Considering that extreme conditions are not physiological, the exact frequency of mGing/mPing transposition in normal conditions is yet to be defined. (iii) A series of passages of callus cultures were performed in subculture medium (five of 28-days' cultures with fresh medium replaced at each passage). Both mGing and mPing were transposingly inactive in all passages. Taken three experiments together, we intend to give a reasonable answer to the question "why was the frequency of mGing/mPing transposition in plantlets markedly higher than that in calli?" The transposition frequency of mGing/mPing in newly de-differentiated calli is very low in a relatively long physiological culture process; one of the critical factors that induce MITE transposition is the change of cell physiological status, in which cell differentiation should be the significant one.
mGing is actively transposed under γ-ray irradiation or in cell re-differentiation process in rice. This newly identified active MITE, mGing, provides new insights into the function and significance of transposons in rice genome. Ongoing functional studies are required to investigate its transposition mechanism and regulation, which will further our understanding of its roles and involvements in different biological processes.
Rice materials, including 15 indica cultivars, 3 javanica cultivars, 12 japonica cultivars and 8 O. rufipogon accessions, were supplied by Germplasm Center of China National Rice Research Institute, Hangzhou, China. The plants of Arabidopsis were obtained from the experimental farm of Zhejiang University Huajiachi Campus.
One japonica cultivar Jiahua No. 1 from Jiaxing Academy of Agricultural Science in China was used for γ-ray irradiation and tissue culture experiments. Seeds of Jiahua No. 1 were irradiated at different doses in Nuclear-Agricultural Science Institute of Zhejiang University.

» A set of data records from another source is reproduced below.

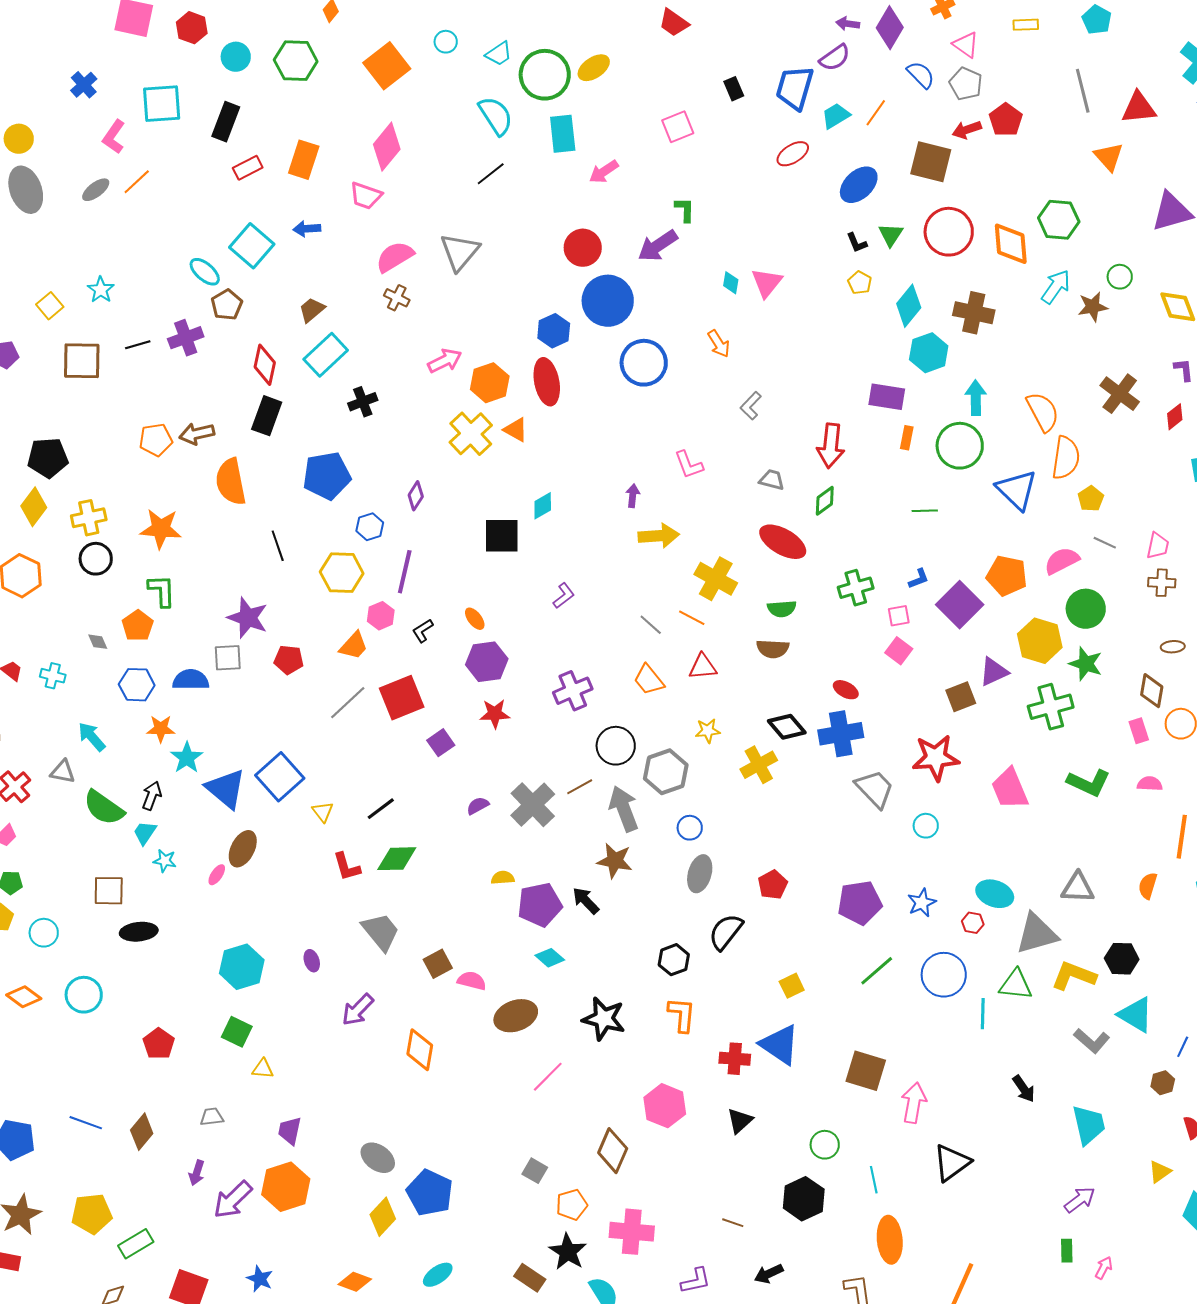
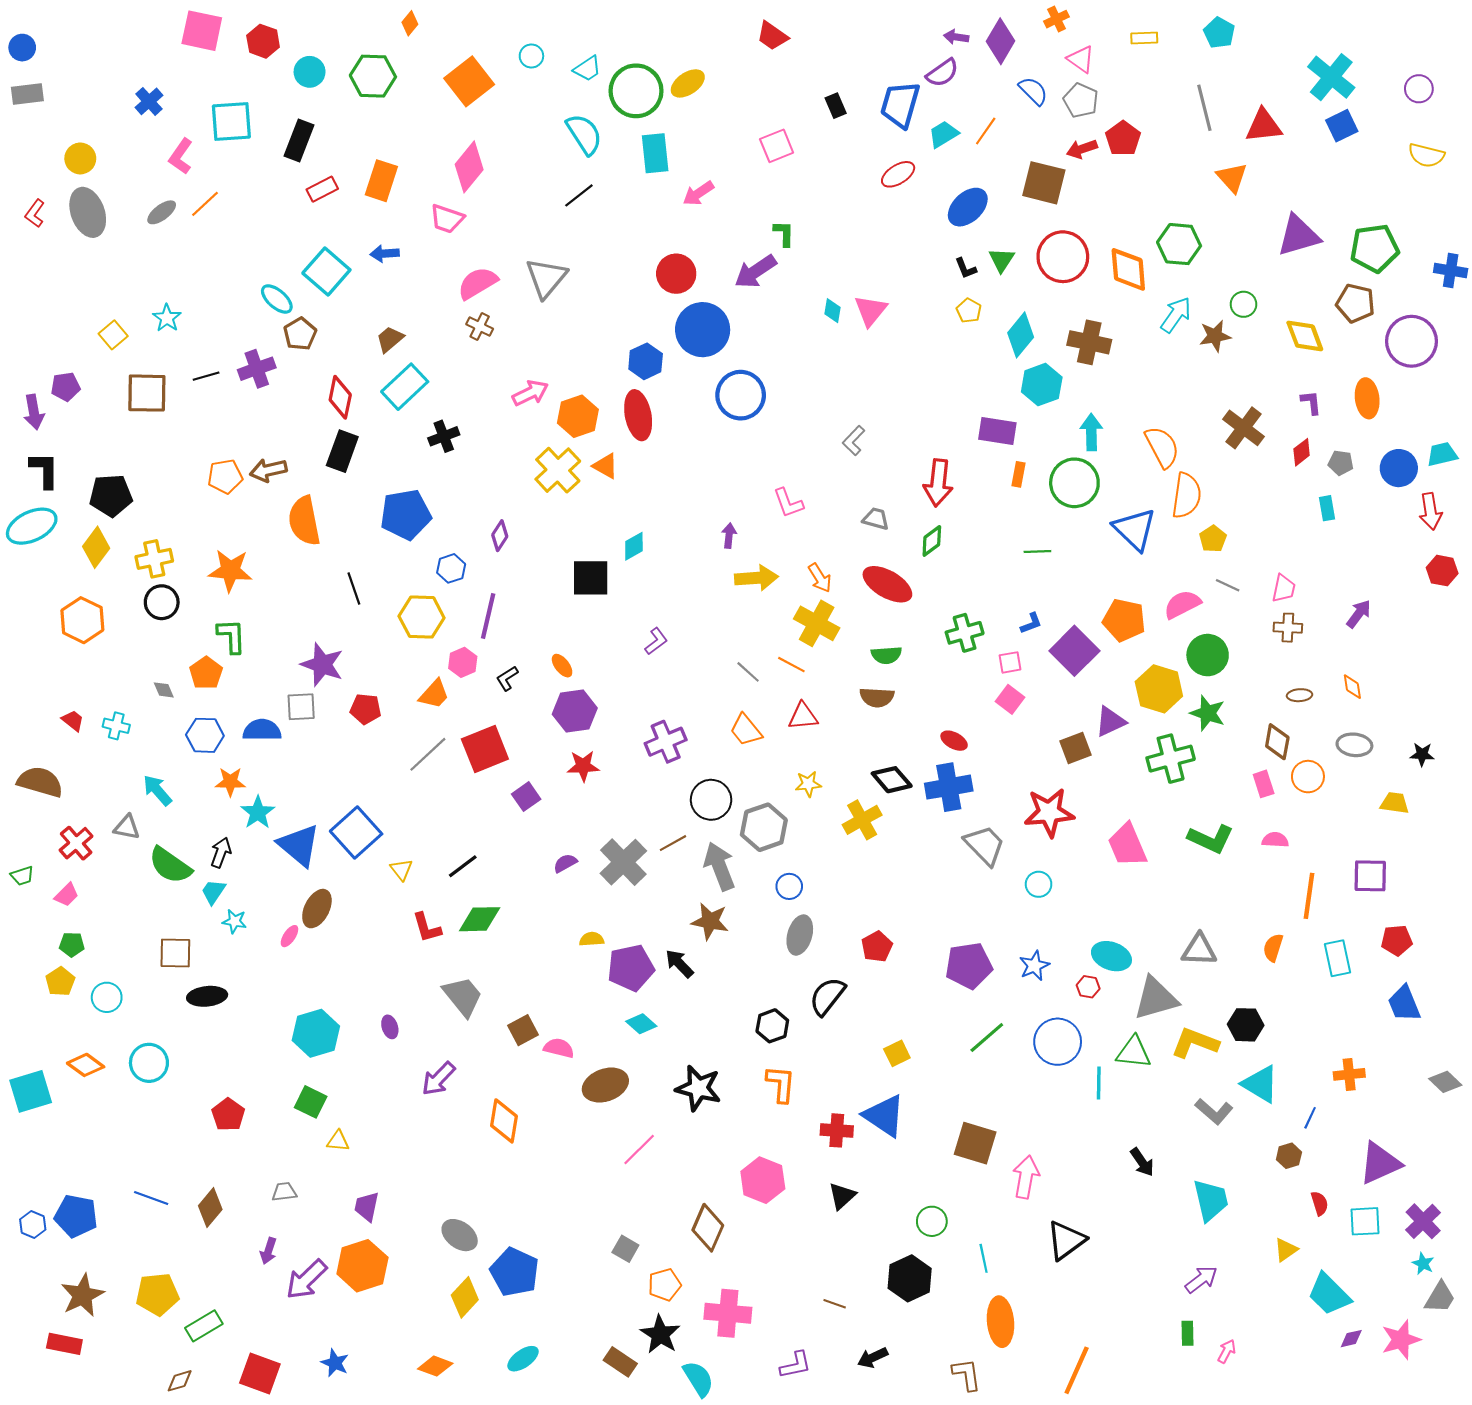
orange arrow: (719, 344) -> (820, 578), moved

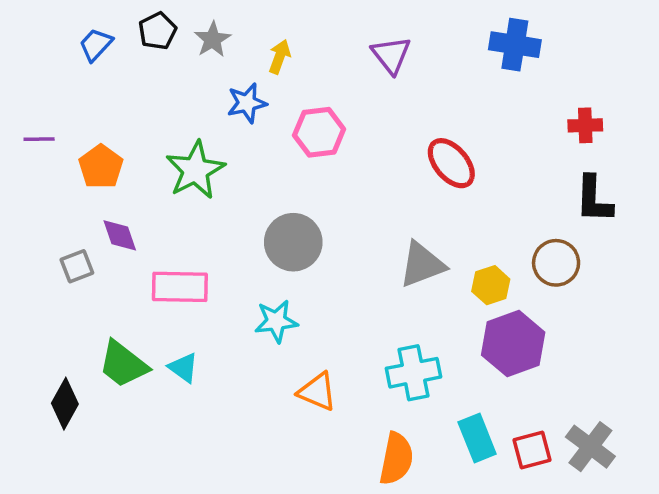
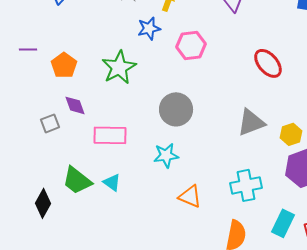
cyan rectangle: (477, 438) -> (283, 223), turned 48

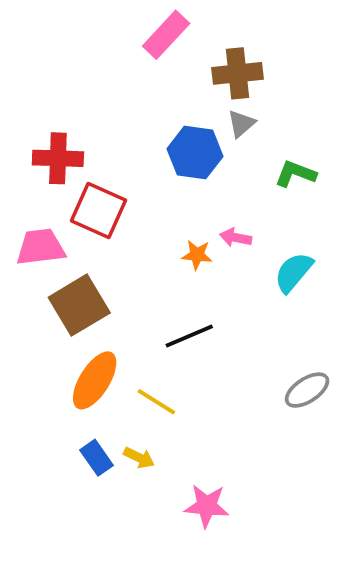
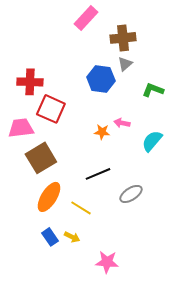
gray ellipse: (307, 390) -> (131, 194), moved

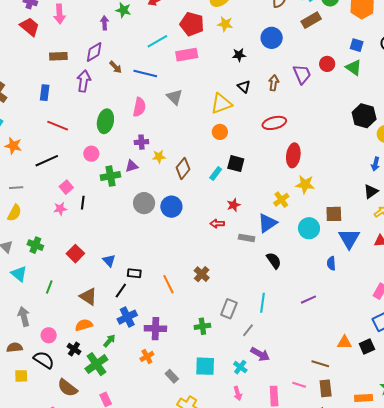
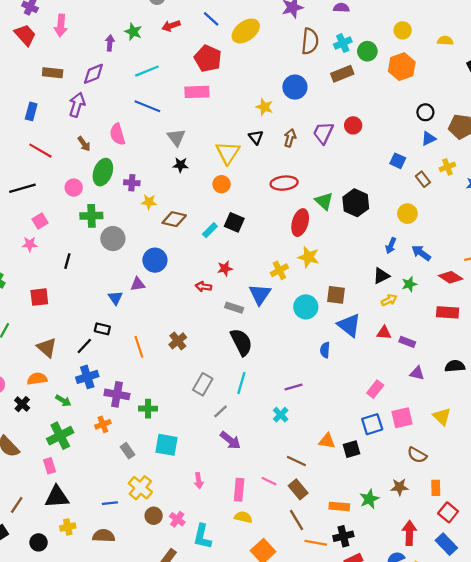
yellow star: (225, 24) -> (264, 107), moved
cyan line: (157, 41) -> (147, 71), moved
blue square: (357, 45) -> (398, 161), moved
black star: (239, 55) -> (181, 165), moved
brown arrow: (116, 67) -> (84, 144), moved
green triangle: (354, 68) -> (324, 201), moved
purple trapezoid: (302, 74) -> (323, 133), turned -140
yellow triangle: (221, 104) -> (228, 153), turned -45
pink semicircle: (139, 107) -> (117, 134), moved, turned 144
black hexagon: (364, 116) -> (356, 203), moved
green ellipse: (105, 121) -> (103, 172), moved
purple triangle: (132, 166) -> (138, 284), moved
brown diamond: (183, 168) -> (174, 219), turned 55
black line: (83, 203) -> (67, 261), moved
gray circle: (144, 203) -> (113, 239), moved
blue triangle: (267, 223) -> (260, 294), turned -30
blue triangle: (349, 239) -> (349, 325), turned -30
red square: (75, 254) -> (39, 297), turned 30
blue triangle: (109, 260) -> (115, 298), moved
black semicircle: (274, 261) -> (241, 342), moved, size x1.4
green cross: (202, 326) -> (148, 409), moved
green arrow: (109, 341) -> (63, 401), turned 72
green cross: (96, 364) -> (60, 436), moved
cyan cross: (240, 367) -> (281, 415), moved
brown rectangle: (326, 388) -> (298, 489), turned -42

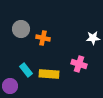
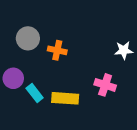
purple circle: (10, 86) -> (13, 78), moved

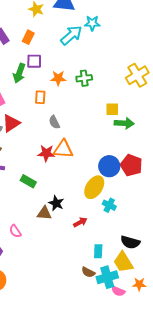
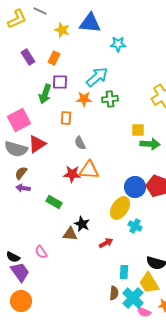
cyan arrow: (71, 35) -> (97, 77), moved
brown semicircle: (88, 272) -> (114, 293), turned -112
cyan cross: (107, 277) -> (133, 298), turned -30

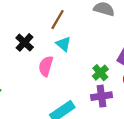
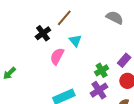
brown line: (58, 20) -> (64, 18), moved
purple cross: (102, 96) -> (99, 90), turned -36

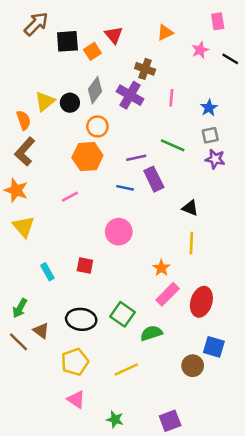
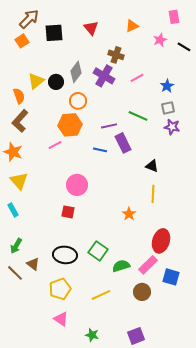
orange square: (92, 51) -> (22, 41), moved
pink line: (171, 98) -> (137, 78), turned 56
pink line: (70, 197) -> (55, 145), moved
pink circle: (119, 232) -> (77, 185), moved
cyan rectangle: (47, 272) -> (13, 210), moved
pink rectangle: (168, 294) -> (148, 265), moved
brown circle: (193, 366) -> (142, 292), moved

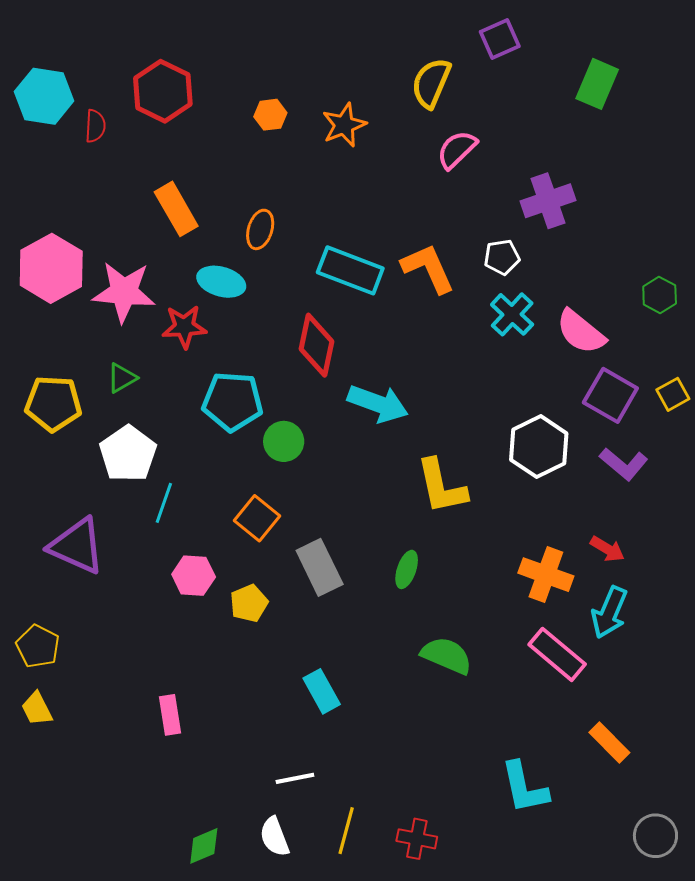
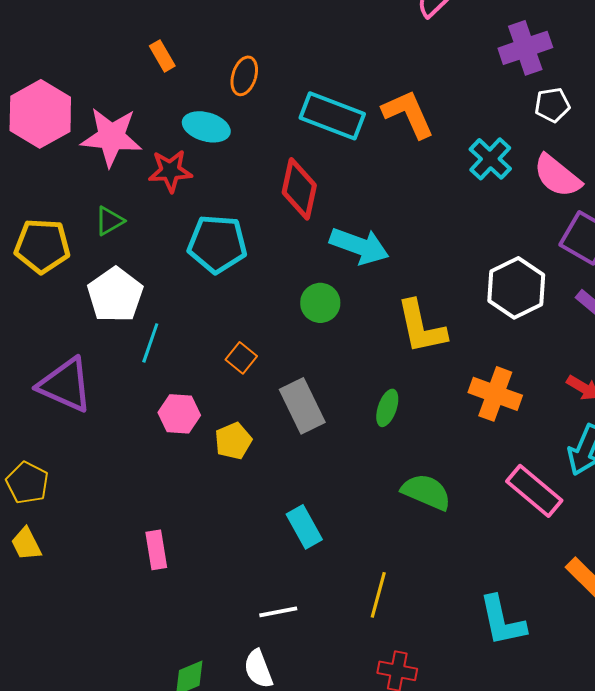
orange rectangle: (176, 209) -> (162, 56), size x0.6
white pentagon: (502, 257) -> (552, 105), moved
green circle: (284, 441) -> (320, 303), moved
orange square: (257, 518) -> (241, 358), size x0.7
orange cross: (546, 575) -> (495, 394), moved
yellow line: (346, 831) -> (378, 595), moved

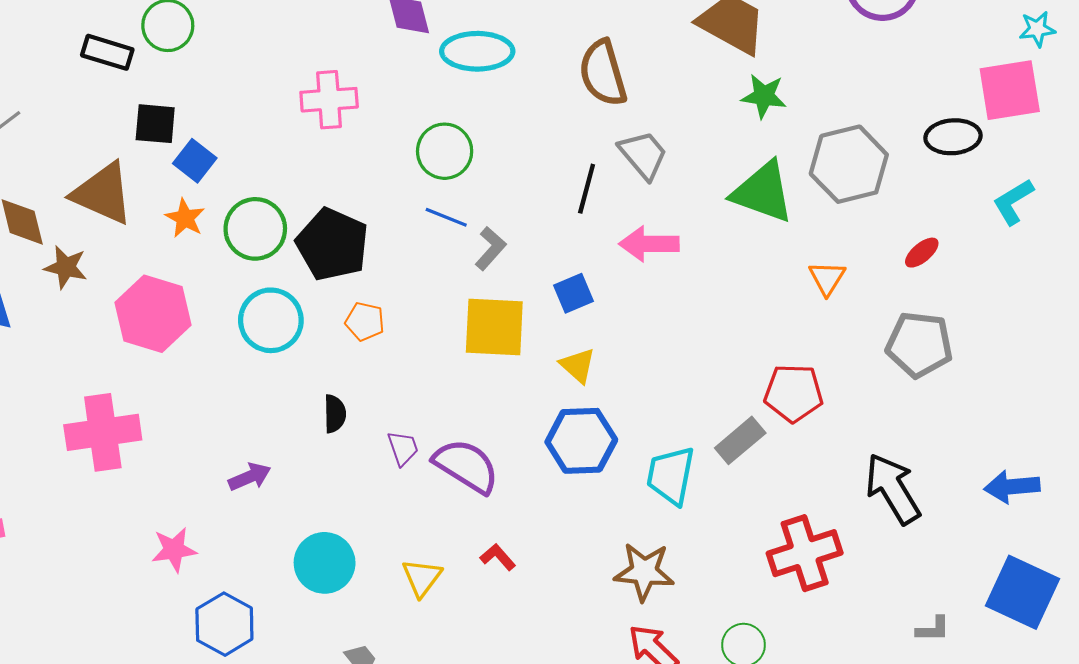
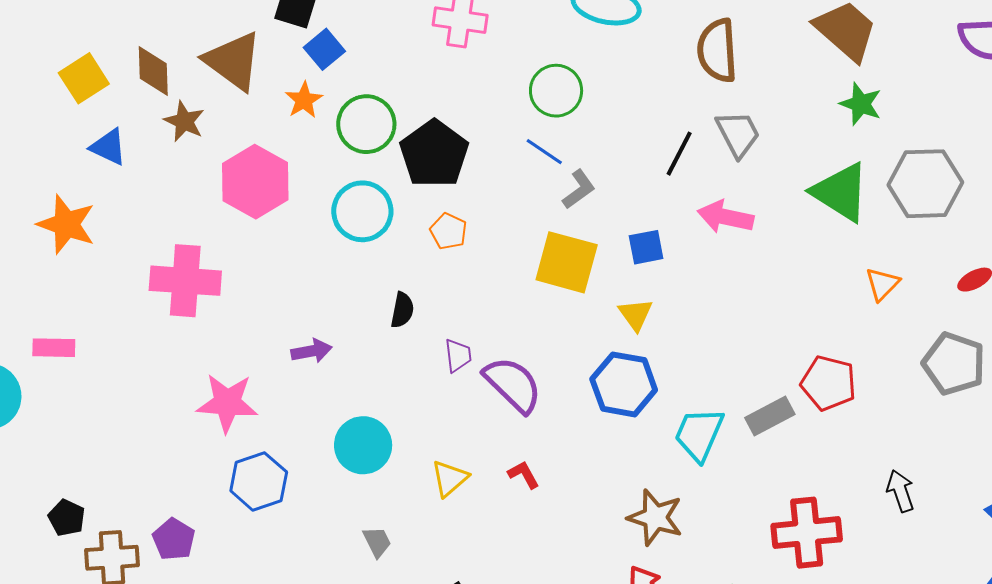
black arrow: (893, 489) -> (901, 491), size x0.6
pink star: (174, 550) -> (227, 403), size x1.4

For anther culture, anthers were collected from a single sterile spike when the pollens were at the miduninucleated stage, and cultured on one-step culture medium at 25°C. The medium contained MS macro-elements , N6 micro-elements  and MS Fe-salts supplemented with 2 mg/L glycine, 4 mg/L vitamin B1, 0.5 mg/L vitamin B5, 0.5 mg/L vitamin B6, 0.01 mg/L 2.4-D, 3 mg/L α-naphthalene acetic acid (NAA), 3 mg/L kinetin, 5% sucrose and 7 g/L agar.
For scutellum-derived embryogenic calli culture, immature seeds were harvested from a single spike, whose surface was sterilized in 70% (v/v) ethanol. The excised embryos were placed onto subculture medium and cultured in the dark at 25°C. The subculture medium was composed of N6 macro-elements, B5 micro-elements, B5 vitamins, MS Fe-salts supplemented with 2 mg/L 2, 4-D, 500 mg/L Glutamine, 500 mg/L Pro, 300 mg/L casein, 3 mg/L sucrose and 7 g/L agar. The calli with a size of approximate 5 mm were selected and transferred onto fresh subculture media for further growth. The grown calli were divided into two parts for future culture. One part was transferred onto subculture media, while the other part onto differentiation media. The differentiation medium was composed of N6 macro-elements, B5 micro-elements, B5 vitamins, MS Fe-salts supplemented with 3 mg/L BA, 0.5 mg/L NAA, 30 mg/L sucrose and 7 g/L agar.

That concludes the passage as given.